Add them all up, and you have 1 - a + a^2 / 2 - a^3 / 3! + a ^4 / 4! ... the Taylor expansion for e^-a.
Now, there will be a house at a if both adjacent houses are not picked earlier, so the chance is the square of the chance for one side: e^(-2a). Integrate that from 0 to 1, and you get 1/2 (1 - e^-2).

You can compare John Lamping's solution to the solutions by Jim Ferry and Andrew Mascioli.

Styles of Thinking

It is clear that different write-ups of this problem display different styles of thinking. I'll attempt to name and describe them:

Mathematical Publication Style: This style uses sophisticated mathematics (e.g. generating functions, differentiation, asymptotic analysis, and manipulation of summations).
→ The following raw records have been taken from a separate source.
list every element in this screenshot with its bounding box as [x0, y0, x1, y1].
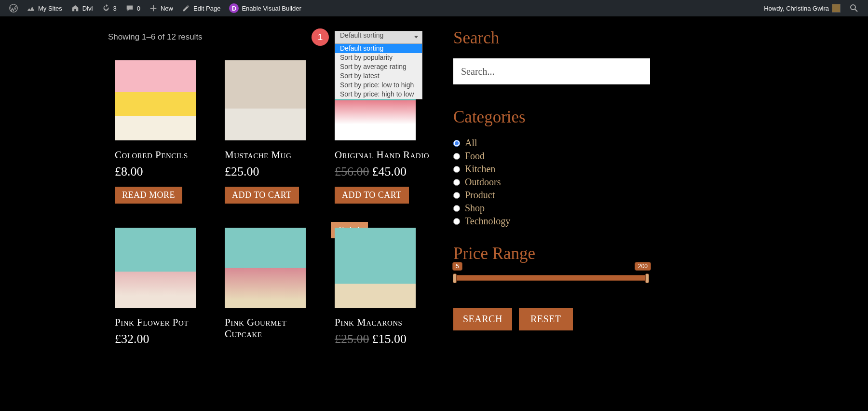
reset-button[interactable]: RESET [519, 308, 573, 330]
product-card[interactable]: Mustache Mug £25.00 ADD TO CART [225, 60, 321, 204]
product-price: £56.00£45.00 [335, 164, 431, 179]
product-title: Mustache Mug [225, 149, 321, 161]
category-label: Product [465, 190, 495, 201]
price-range-heading: Price Range [453, 244, 656, 263]
category-radio[interactable] [453, 140, 460, 147]
read-more-button[interactable]: READ MORE [115, 187, 182, 204]
sort-selected-value: Default sorting [340, 31, 383, 39]
category-item-outdoors[interactable]: Outdoors [453, 177, 656, 188]
admin-search[interactable] [845, 0, 863, 16]
divi-icon: D [229, 3, 239, 13]
product-price: £25.00 [225, 164, 321, 179]
product-card[interactable]: Colored Pencils £8.00 READ MORE [115, 60, 211, 204]
price-max-handle[interactable] [645, 274, 649, 283]
product-image [115, 60, 196, 140]
new-label: New [161, 5, 173, 12]
user-greeting[interactable]: Howdy, Christina Gwira [760, 0, 845, 16]
home-icon [71, 4, 80, 13]
sort-option-popularity[interactable]: Sort by popularity [335, 53, 422, 62]
site-name[interactable]: Divi [67, 0, 97, 16]
comments[interactable]: 0 [121, 0, 145, 16]
category-item-product[interactable]: Product [453, 190, 656, 201]
sort-select[interactable]: Default sorting [335, 31, 422, 43]
current-price: £15.00 [372, 332, 407, 346]
product-image [335, 228, 416, 308]
add-to-cart-button[interactable]: ADD TO CART [225, 187, 299, 204]
category-radio[interactable] [453, 153, 460, 160]
product-image [115, 228, 196, 308]
category-label: Food [465, 151, 485, 162]
wp-admin-bar: My Sites Divi 3 0 New Edit Page D Enable… [0, 0, 868, 16]
sort-option-price-low[interactable]: Sort by price: low to high [335, 81, 422, 90]
product-price: £32.00 [115, 332, 211, 346]
category-item-technology[interactable]: Technology [453, 216, 656, 227]
product-title: Colored Pencils [115, 149, 211, 161]
category-radio[interactable] [453, 192, 460, 199]
product-price: £8.00 [115, 164, 211, 179]
price-min-handle[interactable] [453, 274, 457, 283]
avatar [832, 4, 841, 13]
product-image [225, 60, 306, 140]
category-item-kitchen[interactable]: Kitchen [453, 164, 656, 175]
sort-option-default[interactable]: Default sorting [335, 44, 422, 53]
comments-count: 0 [137, 5, 140, 12]
sidebar: Search Categories All Food Kitchen Outdo… [453, 28, 656, 354]
category-item-food[interactable]: Food [453, 151, 656, 162]
edit-page-label: Edit Page [193, 5, 220, 12]
category-radio[interactable] [453, 205, 460, 212]
site-name-label: Divi [82, 5, 93, 12]
search-icon [849, 3, 859, 13]
comment-icon [125, 4, 134, 13]
product-card[interactable]: Pink Gourmet Cupcake [225, 228, 321, 354]
enable-visual-builder[interactable]: D Enable Visual Builder [225, 0, 305, 16]
updates[interactable]: 3 [97, 0, 121, 16]
category-label: Shop [465, 203, 485, 214]
price-slider[interactable]: 5 200 [453, 275, 649, 281]
howdy-text: Howdy, Christina Gwira [764, 5, 829, 12]
category-radio[interactable] [453, 179, 460, 186]
result-count: Showing 1–6 of 12 results [108, 32, 203, 42]
sort-option-rating[interactable]: Sort by average rating [335, 62, 422, 71]
plus-icon [149, 4, 158, 13]
updates-count: 3 [113, 5, 117, 12]
product-card[interactable]: Sale! Pink Macarons £25.00£15.00 [335, 228, 431, 354]
sort-option-latest[interactable]: Sort by latest [335, 71, 422, 81]
product-title: Pink Macarons [335, 316, 431, 328]
price-max-label: 200 [635, 262, 651, 271]
refresh-icon [102, 4, 110, 13]
category-label: All [465, 137, 477, 149]
product-image [225, 228, 306, 308]
sort-option-price-high[interactable]: Sort by price: high to low [335, 90, 422, 99]
category-radio[interactable] [453, 166, 460, 173]
visual-builder-label: Enable Visual Builder [242, 5, 301, 12]
category-item-all[interactable]: All [453, 137, 656, 149]
category-label: Kitchen [465, 164, 495, 175]
sites-icon [27, 4, 35, 13]
product-title: Original Hand Radio [335, 149, 431, 161]
my-sites[interactable]: My Sites [22, 0, 67, 16]
new-content[interactable]: New [145, 0, 177, 16]
shop-area: Showing 1–6 of 12 results 1 Default sort… [106, 28, 424, 354]
wp-logo[interactable] [5, 0, 22, 16]
search-button[interactable]: SEARCH [453, 308, 512, 330]
search-input[interactable] [453, 58, 650, 84]
svg-point-1 [851, 5, 855, 10]
annotation-badge: 1 [312, 28, 329, 46]
add-to-cart-button[interactable]: ADD TO CART [335, 187, 409, 204]
my-sites-label: My Sites [38, 5, 62, 12]
category-label: Outdoors [465, 177, 501, 188]
current-price: £45.00 [372, 164, 407, 178]
product-title: Pink Gourmet Cupcake [225, 316, 321, 340]
category-radio[interactable] [453, 218, 460, 225]
categories-heading: Categories [453, 108, 656, 127]
price-min-label: 5 [452, 262, 462, 271]
product-price: £25.00£15.00 [335, 332, 431, 346]
search-heading: Search [453, 28, 656, 48]
category-item-shop[interactable]: Shop [453, 203, 656, 214]
pencil-icon [182, 4, 190, 13]
old-price: £56.00 [335, 164, 369, 178]
product-card[interactable]: Pink Flower Pot £32.00 [115, 228, 211, 354]
wordpress-icon [9, 4, 18, 13]
sort-dropdown: Default sorting Sort by popularity Sort … [335, 43, 422, 99]
edit-page[interactable]: Edit Page [177, 0, 225, 16]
It defines new abstractions without necessarily trying to motivate them first, it is terse and formal, and it gets us to the conclusion in a way that is clearly correct, but does not describe all the steps of how the author came up with the ideas. (Ferry and Mascioli)
Mathematical Exploration Style: Like the Mathematical Publication Style, but with more explanatory prose. (Lamping)
Computational Thinking: A more concrete style; tends to use programs with specific values of n rather than creating a proof for all values of n; produces tables or plots to help guide intuition; verifies results with tests or alternative implementations. (Norvig)

In this specific puzzle, my steps were:

Analyze the problem and implement code to solve it for small values of n.
Plot results and examine them for insight.
Play with the results and get a guess at a partial solution density(n) ≅ A + B / n.
Solve numerically for A and B.
Do a search with the numeric value of A to find a formula with that value.
Given that formula, let Lamping figure out how it corresponds to the problem.

This is mostly computational thinking, with a little mathematical thrown in.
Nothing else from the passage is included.